One day, while she was sitting on a branch eating the tree’s fruits, an old couple came along and asked her if she could share some of her fruits with them. The kind girl gently threw some at them, but the old couple could not catch them. Each time the fruit would fall on the ground and get damaged. So they finally requested her to pass them some more by coming down herself.

When Punakhu Maincha got down from the tree and gave the old couple some fruits, they asked her to join them for dinner as a reward for her kindness. So they took her to their home. Once there they told her to prepare some flatbreads while they went to wash up outside. The kind and naive girl agreed to do so.

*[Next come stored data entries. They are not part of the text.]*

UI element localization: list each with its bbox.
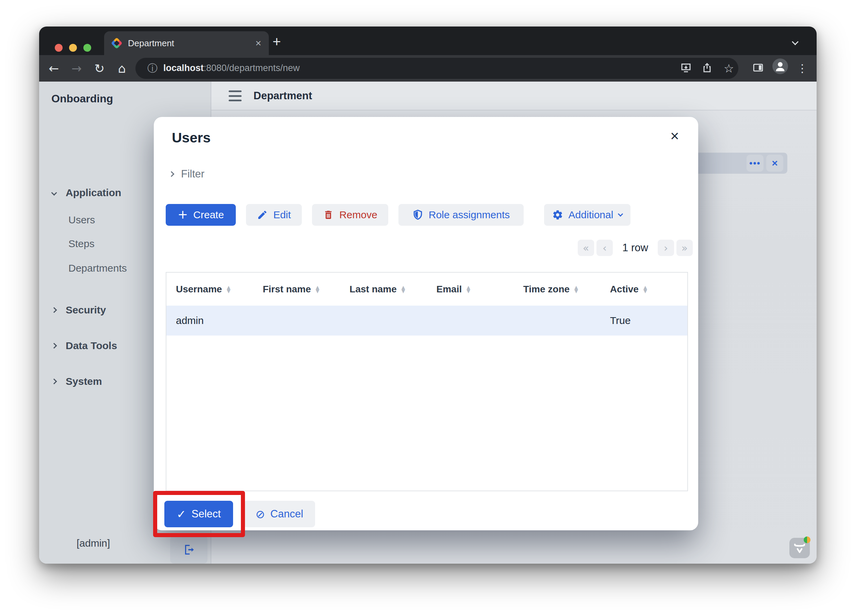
create-button[interactable]: + Create <box>166 204 236 226</box>
sort-icon[interactable]: ▲▼ <box>644 286 647 293</box>
click-highlight-annotation <box>153 491 245 537</box>
prev-page-button[interactable]: ‹ <box>597 239 613 256</box>
screenshot-stage: Department × + ← → ↻ ⌂ ⓘ localhost:8080/… <box>0 0 852 616</box>
plus-icon: + <box>178 207 188 221</box>
filter-expander[interactable]: Filter <box>169 168 204 180</box>
sort-icon[interactable]: ▲▼ <box>402 286 405 293</box>
url-text: localhost:8080/departments/new <box>163 63 300 74</box>
additional-button[interactable]: Additional <box>544 204 630 226</box>
dialog-close-icon[interactable]: × <box>670 128 679 143</box>
cell-username: admin <box>166 306 253 336</box>
cell-first-name <box>253 306 340 336</box>
sidebar-item-users[interactable]: Users <box>68 214 95 226</box>
column-header-time-zone[interactable]: Time zone ▲▼ <box>514 273 601 306</box>
ban-icon: ⊘ <box>255 508 265 521</box>
row-count-label: 1 row <box>618 242 652 254</box>
sort-icon[interactable]: ▲▼ <box>227 286 230 293</box>
pencil-icon <box>257 209 268 220</box>
back-icon[interactable]: ← <box>49 62 59 75</box>
hr-manager-picker-field: ••• × <box>698 153 787 174</box>
tab-search-chevron-icon[interactable] <box>793 39 800 46</box>
sidebar-item-steps[interactable]: Steps <box>68 238 95 250</box>
last-page-button[interactable]: » <box>677 239 693 256</box>
column-header-first-name[interactable]: First name ▲▼ <box>253 273 340 306</box>
dialog-toolbar: + Create Edit Remove Role assignments <box>166 204 630 226</box>
menu-toggle-icon[interactable] <box>229 90 242 101</box>
sort-icon[interactable]: ▲▼ <box>574 286 578 293</box>
logout-icon <box>182 543 195 556</box>
chevron-right-icon <box>51 379 57 384</box>
picker-clear-button[interactable]: × <box>766 155 783 172</box>
first-page-button[interactable]: « <box>578 239 594 256</box>
view-header: Department <box>211 81 817 110</box>
vaadin-icon <box>792 541 807 555</box>
chevron-right-icon <box>169 171 175 177</box>
sort-icon[interactable]: ▲▼ <box>467 286 470 293</box>
trash-icon <box>323 209 334 220</box>
macos-minimize-button[interactable] <box>69 44 77 52</box>
role-assignments-button[interactable]: Role assignments <box>399 204 524 226</box>
macos-close-button[interactable] <box>55 44 63 52</box>
chevron-down-icon <box>618 211 623 217</box>
next-page-button[interactable]: › <box>658 239 674 256</box>
sort-icon[interactable]: ▲▼ <box>316 286 319 293</box>
browser-tab[interactable]: Department × <box>104 31 269 55</box>
forward-icon: → <box>71 62 82 75</box>
table-header-row: Username ▲▼ First name ▲▼ Last name ▲▼ E… <box>166 273 687 306</box>
chevron-right-icon <box>51 307 57 313</box>
vaadin-status-badge <box>804 536 810 543</box>
reload-icon[interactable]: ↻ <box>94 62 104 75</box>
side-panel-icon[interactable] <box>752 62 764 75</box>
chevron-down-icon <box>51 190 57 196</box>
macos-zoom-button[interactable] <box>83 44 91 52</box>
remove-button[interactable]: Remove <box>312 204 388 226</box>
table-row[interactable]: admin True <box>166 306 687 336</box>
address-bar[interactable]: ⓘ localhost:8080/departments/new ☆ <box>135 58 738 79</box>
sidebar-item-departments[interactable]: Departments <box>68 262 127 274</box>
column-header-active[interactable]: Active ▲▼ <box>601 273 687 306</box>
home-icon[interactable]: ⌂ <box>118 62 126 75</box>
column-header-last-name[interactable]: Last name ▲▼ <box>340 273 427 306</box>
logged-in-user-label: [admin] <box>77 538 110 549</box>
install-icon[interactable] <box>680 62 692 75</box>
column-header-username[interactable]: Username ▲▼ <box>166 273 253 306</box>
column-header-email[interactable]: Email ▲▼ <box>427 273 514 306</box>
browser-tab-strip: Department × + <box>39 27 817 55</box>
gear-icon <box>552 209 563 220</box>
cell-active: True <box>601 306 687 336</box>
pagination: « ‹ 1 row › » <box>578 239 693 256</box>
chevron-right-icon <box>51 343 57 349</box>
cell-time-zone <box>514 306 601 336</box>
browser-window: Department × + ← → ↻ ⌂ ⓘ localhost:8080/… <box>39 27 817 564</box>
vaadin-debug-button[interactable] <box>789 538 810 558</box>
app-title: Onboarding <box>51 92 113 105</box>
site-info-icon[interactable]: ⓘ <box>147 62 157 75</box>
share-icon[interactable] <box>701 62 713 75</box>
profile-avatar[interactable] <box>772 59 788 74</box>
tab-title: Department <box>128 38 249 49</box>
jmix-favicon-icon <box>112 38 122 48</box>
users-table: Username ▲▼ First name ▲▼ Last name ▲▼ E… <box>166 272 688 491</box>
shield-icon <box>412 209 423 220</box>
cancel-button[interactable]: ⊘ Cancel <box>244 501 315 527</box>
dialog-title: Users <box>172 130 211 146</box>
logout-button[interactable] <box>170 536 208 564</box>
edit-button[interactable]: Edit <box>246 204 302 226</box>
cell-email <box>427 306 514 336</box>
picker-lookup-button[interactable]: ••• <box>746 155 764 172</box>
new-tab-button[interactable]: + <box>273 35 281 49</box>
tab-close-icon[interactable]: × <box>255 38 261 48</box>
browser-menu-icon[interactable]: ⋮ <box>797 62 808 75</box>
view-title: Department <box>254 90 312 102</box>
bookmark-star-icon[interactable]: ☆ <box>724 62 734 75</box>
browser-toolbar: ← → ↻ ⌂ ⓘ localhost:8080/departments/new… <box>39 55 817 81</box>
users-lookup-dialog: Users × Filter + Create Edit Remove <box>154 117 698 530</box>
cell-last-name <box>340 306 427 336</box>
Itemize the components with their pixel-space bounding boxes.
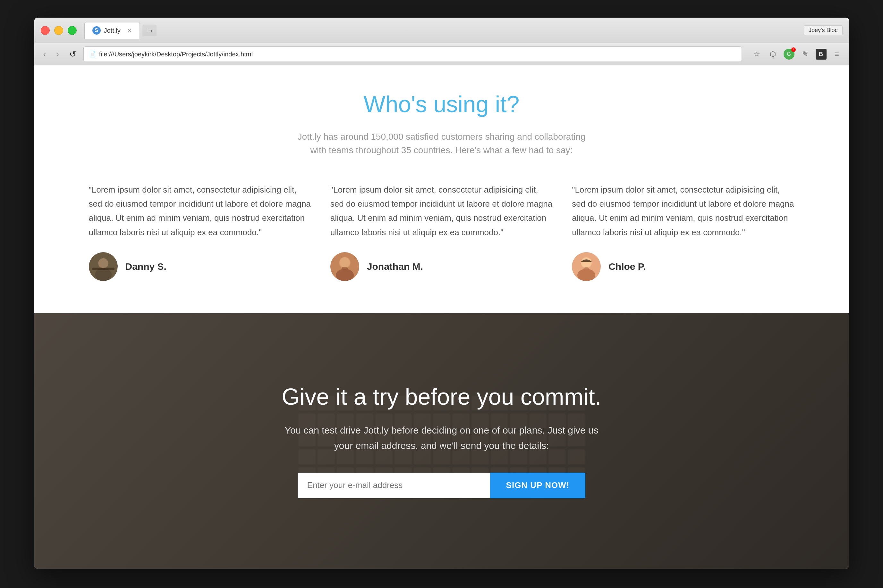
address-bar[interactable]: 📄 file:///Users/joeykirk/Desktop/Project… bbox=[83, 46, 742, 62]
cta-content: Give it a try before you commit. You can… bbox=[217, 384, 666, 498]
svg-point-4 bbox=[98, 258, 108, 268]
active-tab[interactable]: S Jott.ly ✕ bbox=[84, 22, 140, 39]
tab-title: Jott.ly bbox=[104, 27, 120, 34]
svg-point-15 bbox=[584, 267, 589, 269]
email-form: SIGN UP NOW! bbox=[217, 472, 666, 498]
testimonial-item: "Lorem ipsum dolor sit amet, consectetur… bbox=[572, 183, 794, 281]
extensions-icon[interactable]: ⬡ bbox=[767, 49, 778, 60]
author-name: Jonathan M. bbox=[367, 261, 423, 272]
minimize-button[interactable] bbox=[54, 26, 63, 35]
menu-icon[interactable]: ≡ bbox=[832, 49, 842, 60]
blocknote-icon[interactable]: B bbox=[816, 49, 827, 60]
signup-button[interactable]: SIGN UP NOW! bbox=[490, 472, 586, 498]
file-icon: 📄 bbox=[89, 51, 96, 58]
new-tab-button[interactable]: ▭ bbox=[142, 25, 156, 36]
testimonial-author: Chloe P. bbox=[572, 252, 794, 281]
back-button[interactable]: ‹ bbox=[41, 48, 49, 60]
author-name: Chloe P. bbox=[608, 261, 646, 272]
testimonials-section: Who's using it? Jott.ly has around 150,0… bbox=[34, 65, 849, 313]
address-text: file:///Users/joeykirk/Desktop/Projects/… bbox=[99, 51, 253, 58]
svg-point-5 bbox=[101, 268, 106, 270]
maximize-button[interactable] bbox=[68, 26, 77, 35]
testimonials-grid: "Lorem ipsum dolor sit amet, consectetur… bbox=[89, 183, 794, 281]
browser-window: S Jott.ly ✕ ▭ Joey's Bloc ‹ › ↺ 📄 file:/… bbox=[34, 18, 849, 569]
tab-close-button[interactable]: ✕ bbox=[127, 27, 132, 34]
close-button[interactable] bbox=[41, 26, 50, 35]
svg-point-10 bbox=[341, 267, 348, 270]
testimonial-author: Jonathan M. bbox=[330, 252, 553, 281]
browser-titlebar: S Jott.ly ✕ ▭ Joey's Bloc bbox=[34, 18, 849, 43]
tab-bar: S Jott.ly ✕ ▭ bbox=[84, 22, 156, 39]
svg-point-14 bbox=[582, 258, 591, 267]
testimonial-quote: "Lorem ipsum dolor sit amet, consectetur… bbox=[330, 183, 553, 239]
svg-point-9 bbox=[340, 257, 350, 268]
edit-icon[interactable]: ✎ bbox=[800, 49, 811, 60]
avatar bbox=[572, 252, 601, 281]
testimonial-quote: "Lorem ipsum dolor sit amet, consectetur… bbox=[572, 183, 794, 239]
browser-content: Who's using it? Jott.ly has around 150,0… bbox=[34, 65, 849, 569]
badge: ! bbox=[791, 47, 796, 52]
testimonials-title: Who's using it? bbox=[73, 91, 811, 117]
browser-toolbar-right: ☆ ⬡ G ! ✎ B ≡ bbox=[752, 49, 842, 60]
testimonial-author: Danny S. bbox=[89, 252, 311, 281]
avatar bbox=[89, 252, 118, 281]
testimonials-subtitle: Jott.ly has around 150,000 satisfied cus… bbox=[297, 130, 586, 157]
nav-buttons: ‹ › ↺ bbox=[41, 48, 79, 60]
grammarly-icon[interactable]: G ! bbox=[784, 49, 794, 60]
email-input[interactable] bbox=[298, 472, 490, 498]
avatar bbox=[330, 252, 359, 281]
refresh-button[interactable]: ↺ bbox=[67, 48, 79, 60]
traffic-lights bbox=[41, 26, 77, 35]
cta-section: Give it a try before you commit. You can… bbox=[34, 313, 849, 569]
star-icon[interactable]: ☆ bbox=[752, 49, 763, 60]
forward-button[interactable]: › bbox=[54, 48, 62, 60]
new-tab-icon: ▭ bbox=[146, 27, 152, 34]
cta-title: Give it a try before you commit. bbox=[217, 384, 666, 410]
testimonial-item: "Lorem ipsum dolor sit amet, consectetur… bbox=[89, 183, 311, 281]
testimonial-quote: "Lorem ipsum dolor sit amet, consectetur… bbox=[89, 183, 311, 239]
joey-bloc-label: Joey's Bloc bbox=[804, 26, 842, 35]
testimonial-item: "Lorem ipsum dolor sit amet, consectetur… bbox=[330, 183, 553, 281]
cta-subtitle: You can test drive Jott.ly before decidi… bbox=[281, 423, 602, 453]
tab-favicon: S bbox=[92, 26, 101, 34]
author-name: Danny S. bbox=[125, 261, 167, 272]
address-bar-row: ‹ › ↺ 📄 file:///Users/joeykirk/Desktop/P… bbox=[34, 43, 849, 65]
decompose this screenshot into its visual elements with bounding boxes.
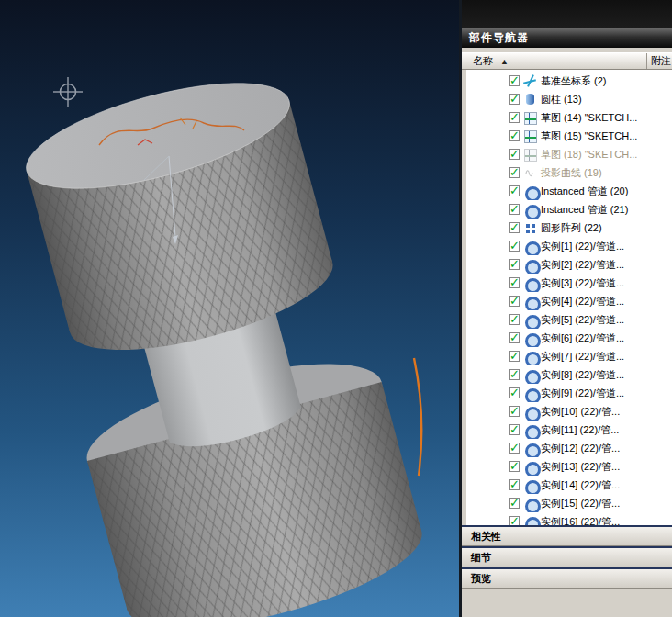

As she was cooking the flatbreads, a mouse scurried out of a hole and said, “If you want to hear something important, give me a flatbread.” Punakhu Maincha gave the mouse a flatbread, but it took it and disappeared. A bit later it reappeared and said the same thing. Once again she gave it a flatbread, and once again it disappeared. The mouse came for a third time, said the same thing, and still the kind girl gave it another one.

This time the mouse finally stayed and told her everything. It told her that the old couple were actually Lakheys [demons] who were planning to eat her. It said, “Pack up as much gold, silver, gems and other treasures as you can and run away, but before you go, make sure you spit and leave a piece of charcoal on every step of the staircase inside the house.”

Later upon their return the demons found the front door of the house locked from the inside. They knocked and asked Punakhu Maincha to let them in many times, and each time the glob of spit and the piece of charcoal replied “Yes” and “Okay”. Finally, growing very suspicious, the demons forced their way in and found that she had gone through the back door.

When Punakhu Maincha reached home with the treasures, she excitedly told her father and step-mother about her adventure. Upon hearing this the greedy step-mother decided to send her own daughter to get even more riches. 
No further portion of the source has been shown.